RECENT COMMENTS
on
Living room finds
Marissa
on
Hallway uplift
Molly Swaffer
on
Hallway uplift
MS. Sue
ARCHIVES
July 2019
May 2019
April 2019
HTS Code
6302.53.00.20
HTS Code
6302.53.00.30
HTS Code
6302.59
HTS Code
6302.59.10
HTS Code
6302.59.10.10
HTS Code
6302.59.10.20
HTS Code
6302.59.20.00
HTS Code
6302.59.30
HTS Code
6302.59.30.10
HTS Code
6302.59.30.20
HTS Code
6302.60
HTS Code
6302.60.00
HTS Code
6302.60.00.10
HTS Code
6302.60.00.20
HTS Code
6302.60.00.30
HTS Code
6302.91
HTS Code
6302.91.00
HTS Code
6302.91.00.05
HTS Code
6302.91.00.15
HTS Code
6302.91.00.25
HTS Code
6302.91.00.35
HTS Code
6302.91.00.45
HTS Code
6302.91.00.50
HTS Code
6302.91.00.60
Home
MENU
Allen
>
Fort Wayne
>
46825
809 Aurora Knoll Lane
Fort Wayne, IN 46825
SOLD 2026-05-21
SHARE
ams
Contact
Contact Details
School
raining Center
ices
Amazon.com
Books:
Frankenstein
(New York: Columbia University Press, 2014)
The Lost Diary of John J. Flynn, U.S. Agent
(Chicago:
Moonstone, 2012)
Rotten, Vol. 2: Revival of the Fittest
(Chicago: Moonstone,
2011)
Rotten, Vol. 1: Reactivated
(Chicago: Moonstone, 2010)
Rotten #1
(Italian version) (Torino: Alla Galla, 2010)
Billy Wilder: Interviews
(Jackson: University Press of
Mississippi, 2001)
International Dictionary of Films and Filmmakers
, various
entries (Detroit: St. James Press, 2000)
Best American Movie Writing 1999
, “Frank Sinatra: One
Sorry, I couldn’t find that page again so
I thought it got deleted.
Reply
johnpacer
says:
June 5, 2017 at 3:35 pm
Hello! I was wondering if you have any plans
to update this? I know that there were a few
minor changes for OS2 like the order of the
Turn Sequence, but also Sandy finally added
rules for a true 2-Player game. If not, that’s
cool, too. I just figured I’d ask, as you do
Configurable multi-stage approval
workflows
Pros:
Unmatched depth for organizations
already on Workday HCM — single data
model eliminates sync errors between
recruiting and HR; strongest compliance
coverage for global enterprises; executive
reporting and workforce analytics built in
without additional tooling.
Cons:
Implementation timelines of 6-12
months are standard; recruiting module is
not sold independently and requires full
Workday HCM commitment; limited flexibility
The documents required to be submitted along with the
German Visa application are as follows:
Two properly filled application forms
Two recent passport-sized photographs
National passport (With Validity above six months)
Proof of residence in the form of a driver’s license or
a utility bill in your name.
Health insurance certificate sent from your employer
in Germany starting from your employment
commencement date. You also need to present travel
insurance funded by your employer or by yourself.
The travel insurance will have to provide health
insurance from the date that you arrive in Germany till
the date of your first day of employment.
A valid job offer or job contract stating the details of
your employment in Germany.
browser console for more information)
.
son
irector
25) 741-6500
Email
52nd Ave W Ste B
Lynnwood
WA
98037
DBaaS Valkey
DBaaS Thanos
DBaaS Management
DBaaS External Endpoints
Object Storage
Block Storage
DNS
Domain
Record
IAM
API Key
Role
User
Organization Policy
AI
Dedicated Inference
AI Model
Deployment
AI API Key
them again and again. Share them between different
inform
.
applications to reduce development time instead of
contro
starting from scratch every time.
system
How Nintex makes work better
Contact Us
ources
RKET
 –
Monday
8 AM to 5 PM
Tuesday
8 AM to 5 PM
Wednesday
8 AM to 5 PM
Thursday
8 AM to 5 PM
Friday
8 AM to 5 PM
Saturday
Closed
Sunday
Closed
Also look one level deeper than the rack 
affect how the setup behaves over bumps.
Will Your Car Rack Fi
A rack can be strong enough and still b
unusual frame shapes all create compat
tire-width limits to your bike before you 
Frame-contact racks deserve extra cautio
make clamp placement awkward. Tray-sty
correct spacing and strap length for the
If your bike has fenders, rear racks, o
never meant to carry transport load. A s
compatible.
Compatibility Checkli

= = =

Goal of the exercise — Print out every entry, keeping each one exact.

Solution for this exercise —
RECENT COMMENTS
on
Living room finds
Marissa
on
Hallway uplift
Molly Swaffer
on
Hallway uplift
MS. Sue
ARCHIVES
July 2019
May 2019
April 2019
HTS Code
6302.53.00.20
HTS Code
6302.53.00.30
HTS Code
6302.59
HTS Code
6302.59.10
HTS Code
6302.59.10.10
HTS Code
6302.59.10.20
HTS Code
6302.59.20.00
HTS Code
6302.59.30
HTS Code
6302.59.30.10
HTS Code
6302.59.30.20
HTS Code
6302.60
HTS Code
6302.60.00
HTS Code
6302.60.00.10
HTS Code
6302.60.00.20
HTS Code
6302.60.00.30
HTS Code
6302.91
HTS Code
6302.91.00
HTS Code
6302.91.00.05
HTS Code
6302.91.00.15
HTS Code
6302.91.00.25
HTS Code
6302.91.00.35
HTS Code
6302.91.00.45
HTS Code
6302.91.00.50
HTS Code
6302.91.00.60
Home
MENU
Allen
>
Fort Wayne
>
46825
809 Aurora Knoll Lane
Fort Wayne, IN 46825
SOLD 2026-05-21
SHARE
ams
Contact
Contact Details
School
raining Center
ices
Amazon.com
Books:
Frankenstein
(New York: Columbia University Press, 2014)
The Lost Diary of John J. Flynn, U.S. Agent
(Chicago:
Moonstone, 2012)
Rotten, Vol. 2: Revival of the Fittest
(Chicago: Moonstone,
2011)
Rotten, Vol. 1: Reactivated
(Chicago: Moonstone, 2010)
Rotten #1
(Italian version) (Torino: Alla Galla, 2010)
Billy Wilder: Interviews
(Jackson: University Press of
Mississippi, 2001)
International Dictionary of Films and Filmmakers
, various
entries (Detroit: St. James Press, 2000)
Best American Movie Writing 1999
, “Frank Sinatra: One
Sorry, I couldn’t find that page again so
I thought it got deleted.
Reply
johnpacer
says:
June 5, 2017 at 3:35 pm
Hello! I was wondering if you have any plans
to update this? I know that there were a few
minor changes for OS2 like the order of the
Turn Sequence, but also Sandy finally added
rules for a true 2-Player game. If not, that’s
cool, too. I just figured I’d ask, as you do
Configurable multi-stage approval
workflows
Pros:
Unmatched depth for organizations
already on Workday HCM — single data
model eliminates sync errors between
recruiting and HR; strongest compliance
coverage for global enterprises; executive
reporting and workforce analytics built in
without additional tooling.
Cons:
Implementation timelines of 6-12
months are standard; recruiting module is
not sold independently and requires full
Workday HCM commitment; limited flexibility
The documents required to be submitted along with the
German Visa application are as follows:
Two properly filled application forms
Two recent passport-sized photographs
National passport (With Validity above six months)
Proof of residence in the form of a driver’s license or
a utility bill in your name.
Health insurance certificate sent from your employer
in Germany starting from your employment
commencement date. You also need to present travel
insurance funded by your employer or by yourself.
The travel insurance will have to provide health
insurance from the date that you arrive in Germany till
the date of your first day of employment.
A valid job offer or job contract stating the details of
your employment in Germany.
browser console for more information)
.
son
irector
25) 741-6500
Email
52nd Ave W Ste B
Lynnwood
WA
98037
DBaaS Valkey
DBaaS Thanos
DBaaS Management
DBaaS External Endpoints
Object Storage
Block Storage
DNS
Domain
Record
IAM
API Key
Role
User
Organization Policy
AI
Dedicated Inference
AI Model
Deployment
AI API Key
them again and again. Share them between different
inform
.
applications to reduce development time instead of
contro
starting from scratch every time.
system
How Nintex makes work better
Contact Us
ources
RKET
 –
Monday
8 AM to 5 PM
Tuesday
8 AM to 5 PM
Wednesday
8 AM to 5 PM
Thursday
8 AM to 5 PM
Friday
8 AM to 5 PM
Saturday
Closed
Sunday
Closed
Also look one level deeper than the rack 
affect how the setup behaves over bumps.
Will Your Car Rack Fi
A rack can be strong enough and still b
unusual frame shapes all create compat
tire-width limits to your bike before you 
Frame-contact racks deserve extra cautio
make clamp placement awkward. Tray-sty
correct spacing and strap length for the
If your bike has fenders, rear racks, o
never meant to carry transport load. A s
compatible.
Compatibility Checkli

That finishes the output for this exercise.